Top of Data records

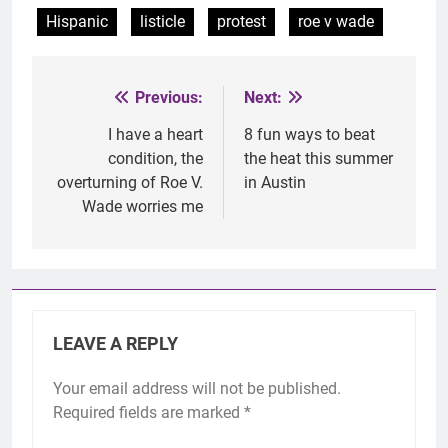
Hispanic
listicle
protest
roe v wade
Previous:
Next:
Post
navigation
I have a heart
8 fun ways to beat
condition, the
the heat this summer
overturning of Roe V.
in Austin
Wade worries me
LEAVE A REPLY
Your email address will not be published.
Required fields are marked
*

Bottom of Data records
Top of Data records

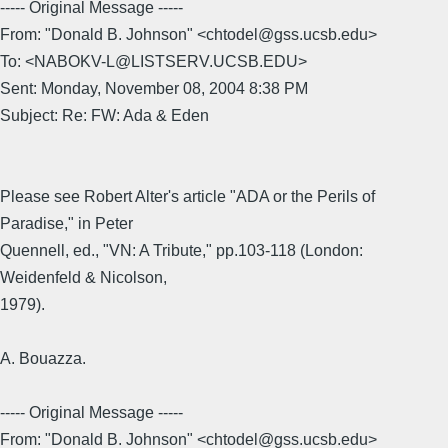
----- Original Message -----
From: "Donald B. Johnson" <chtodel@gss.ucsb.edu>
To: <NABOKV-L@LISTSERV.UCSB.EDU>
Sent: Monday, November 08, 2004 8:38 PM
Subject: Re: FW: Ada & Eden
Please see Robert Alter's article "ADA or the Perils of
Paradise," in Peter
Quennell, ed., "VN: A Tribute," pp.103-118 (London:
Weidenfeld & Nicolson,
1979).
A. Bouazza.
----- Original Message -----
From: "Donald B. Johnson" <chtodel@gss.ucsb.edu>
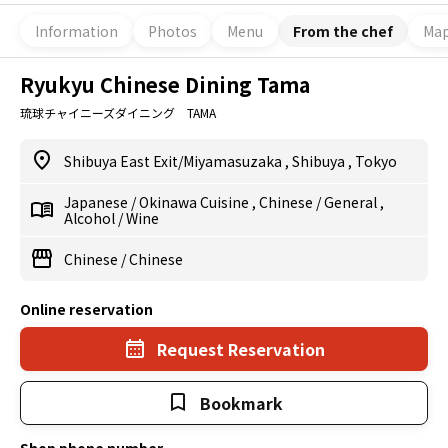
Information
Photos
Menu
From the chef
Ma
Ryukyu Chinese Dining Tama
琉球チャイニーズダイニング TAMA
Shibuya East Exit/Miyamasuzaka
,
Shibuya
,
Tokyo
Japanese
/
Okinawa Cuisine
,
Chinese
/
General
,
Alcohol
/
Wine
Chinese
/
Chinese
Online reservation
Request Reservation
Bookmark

Bottom of Data records

**What is expected**
Among the records above, find each line holding the string "Shibuya" and pull it out.

**Exercise response**
Shibuya East Exit/Miyamasuzaka
Shibuya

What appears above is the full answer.